[Stored data]

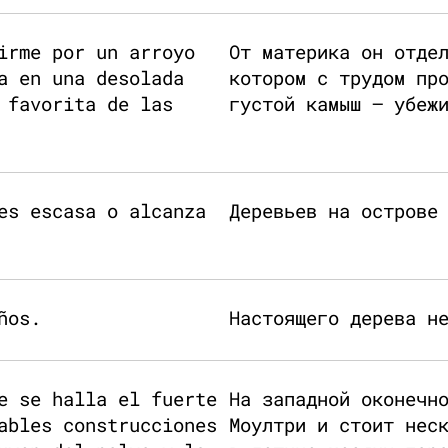
irme por un arroyo
От материка он отде
a en una desolada
котором с трудом пр
 favorita de las
густой камыш — убеж
es escasa o alcanza
Деревьев на острове
ños.
Настоящего дерева н
e se halla el fuerte
На западной оконечн
ables construcciones
Моултри и стоит нес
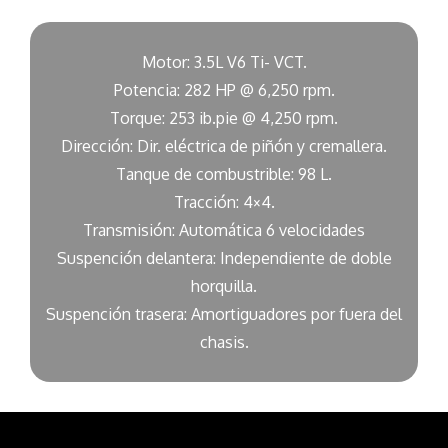
Motor: 3.5L V6 Ti- VCT.
Potencia: 282 HP @ 6,250 rpm.
Torque: 253 ib.pie @ 4,250 rpm.
Dirección: Dir. eléctrica de piñón y cremallera.
Tanque de combustrible: 98 L.
Tracción: 4×4.
Transmisión: Automática 6 velocidades
Suspención delantera: Independiente de doble
horquilla.
Suspención trasera: Amortiguadores por fuera del
chasis.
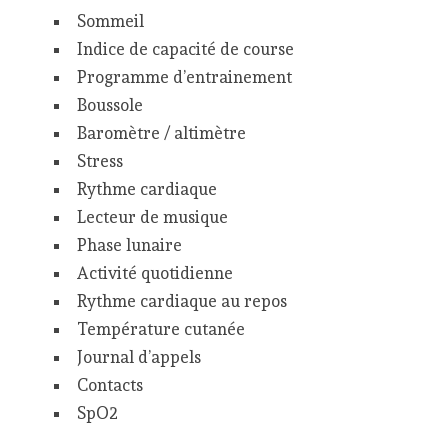
Sommeil
Indice de capacité de course
Programme d’entrainement
Boussole
Baromètre / altimètre
Stress
Rythme cardiaque
Lecteur de musique
Phase lunaire
Activité quotidienne
Rythme cardiaque au repos
Température cutanée
Journal d’appels
Contacts
SpO2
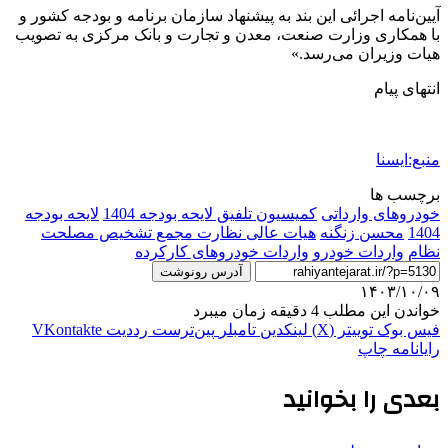
آیین‌نامه اجرائی این بند به پیشنهاد سازمان برنامه و بودجه کشور و
با همکاری وزارت صنعت، معدن و تجارت و بانک مرکزی به تصویب
هیات وزیران می‌رسد.»
انتهای پیام
منبع:ایسنا
برچسب ها
خودروهای وارداتی
کمیسیون تلفیق لایحه بودجه 1404
لایحه بودجه
1404
محسن زنگنه
هیات عالی نظارت مجمع تشخیص مصلحت
نظام
واردات خودرو
واردات خودروهای کارکرده
آدرس رونوشت
۱۴۰۳/۱۰/۰۹
خواندن این مطلب 4 دقیقه زمان میبرد
فیس بوک
توییتر (X)
لینکدین
‫تامبلر
‫پین‌ترست
‫رددیت
‫VKontakte
رایانامه
چاپ
بعدی را بخوانید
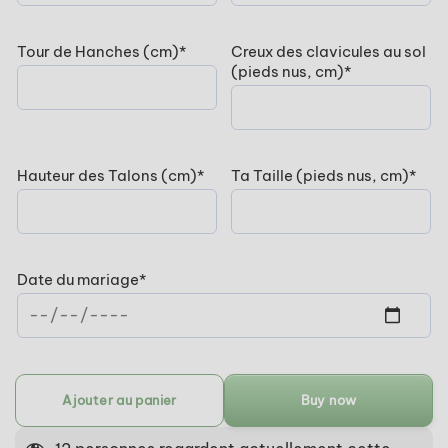
(required)
Tour de Hanches (cm)
*
Creux des clavicules au sol
(required)
(pieds nus, cm)
*
(required)
(req
Hauteur des Talons (cm)
*
Ta Taille (pieds nus, cm)
*
(required)
Date du mariage
*
Ajouter au panier
Buy now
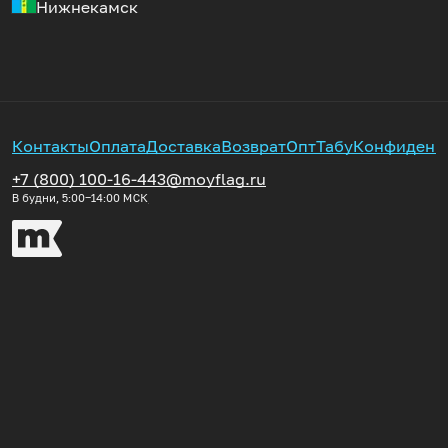
Нижнекамск
Контакты
Оплата
Доставка
Возврат
Опт
Табу
Конфиденц
+7 (800) 100-16-44
3@moyflag.ru
В будни, 5:00‒14:00
МСК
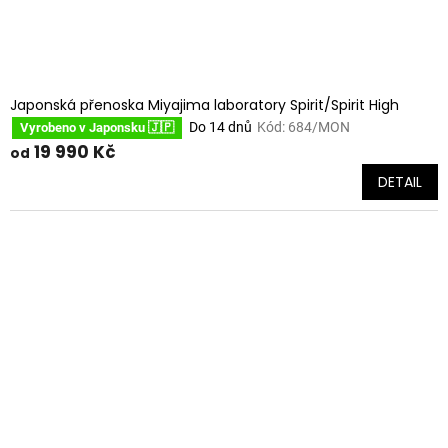
Japonská přenoska Miyajima laboratory Spirit/Spirit High
Do 14 dnů
Kód:
684/MON
Vyrobeno v Japonsku 🇯🇵
19 990 Kč
od
DETAIL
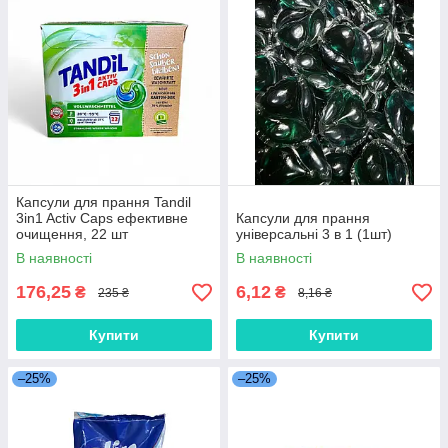
Капсули для прання Tandil
3in1 Activ Caps ефективне
Капсули для прання
очищення, 22 шт
універсальні 3 в 1 (1шт)
В наявності
В наявності
176,25
6,12
₴
₴
235 ₴
8,16 ₴
Купити
Купити
–25%
–25%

> TASK DIRECTIONS
The records above need to be copied exactly, though not their pictures.

> FINISHED EXERCISE
irme por un arroyo
От материка он отде
a en una desolada
котором с трудом пр
 favorita de las
густой камыш — убеж
es escasa o alcanza
Деревьев на острове
ños.
Настоящего дерева н
e se halla el fuerte
На западной оконечн
ables construcciones
Моултри и стоит нес
Motor: 3.5L V6 Ti- VCT.
Potencia: 282 HP @ 6,250 rpm.
Torque: 253 ib.pie @ 4,250 rpm.
Dirección: Dir. eléctrica de piñón y cremallera.
Tanque de combustrible: 98 L.
Tracción: 4×4.
Transmisión: Automática 6 velocidades
Suspención delantera: Independiente de doble
horquilla.
Suspención trasera: Amortiguadores por fuera del
chasis.
Sommeil
Indice de capacité de course
Programme d’entrainement
Boussole
Baromètre / altimètre
Stress
Rythme cardiaque
Lecteur de musique
Phase lunaire
Activité quotidienne
Rythme cardiaque au repos
Température cutanée
Journal d’appels
Contacts
SpO2
آیین‌نامه اجرائی این بند به پیشنهاد سازمان برنامه و بودجه کشور و
با همکاری وزارت صنعت، معدن و تجارت و بانک مرکزی به تصویب
هیات وزیران می‌رسد.»
انتهای پیام
منبع:ایسنا
برچسب ها
خودروهای وارداتی
کمیسیون تلفیق لایحه بودجه 1404
لایحه بودجه
1404
محسن زنگنه
هیات عالی نظارت مجمع تشخیص مصلحت
نظام
واردات خودرو
واردات خودروهای کارکرده
آدرس رونوشت
۱۴۰۳/۱۰/۰۹
خواندن این مطلب 4 دقیقه زمان میبرد
فیس بوک
توییتر (X)
لینکدین
‫تامبلر
‫پین‌ترست
‫رددیت
‫VKontakte
رایانامه
چاپ
بعدی را بخوانید
(required)
Tour de Hanches (cm)
*
Creux des clavicules au sol
(required)
(pieds nus, cm)
*
(required)
(req
Hauteur des Talons (cm)
*
Ta Taille (pieds nus, cm)
*
(required)
Date du mariage
*
Ajouter au panier
Buy now
Нижнекамск
Контакты
Оплата
Доставка
Возврат
Опт
Табу
Конфиденц
+7 (800) 100-16-44
3@moyflag.ru
В будни, 5:00‒14:00
МСК
Japonská přenoska Miyajima laboratory Spirit/Spirit High
Do 14 dnů
Kód:
684/MON
Vyrobeno v Japonsku 🇯🇵
19 990 Kč
od
DETAIL
Капсули для прання Tandil
3in1 Activ Caps ефективне
Капсули для прання
очищення, 22 шт
універсальні 3 в 1 (1шт)
В наявності
В наявності
176,25
6,12
₴
₴
235 ₴
8,16 ₴
Купити
Купити
–25%
–25%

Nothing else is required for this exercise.